_Activity:_ Start to finish, print the entries exactly, and carry none of the pictures over.

### Material provided ###

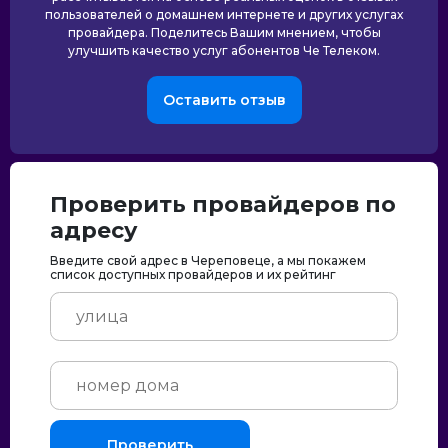
пользователей о домашнем интернете и других услугах
провайдера. Поделитесь Вашим мнением, чтобы
улучшить качество услуг абонентов Че Телеком.
Оставить отзыв
Проверить провайдеров по
адресу
Введите свой адрес в Череповеце, а мы покажем
список доступных провайдеров и их рейтинг
Проверить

###

_Reply:_
пользователей о домашнем интернете и других услугах
провайдера. Поделитесь Вашим мнением, чтобы
улучшить качество услуг абонентов Че Телеком.
Оставить отзыв
Проверить провайдеров по
адресу
Введите свой адрес в Череповеце, а мы покажем
список доступных провайдеров и их рейтинг
Проверить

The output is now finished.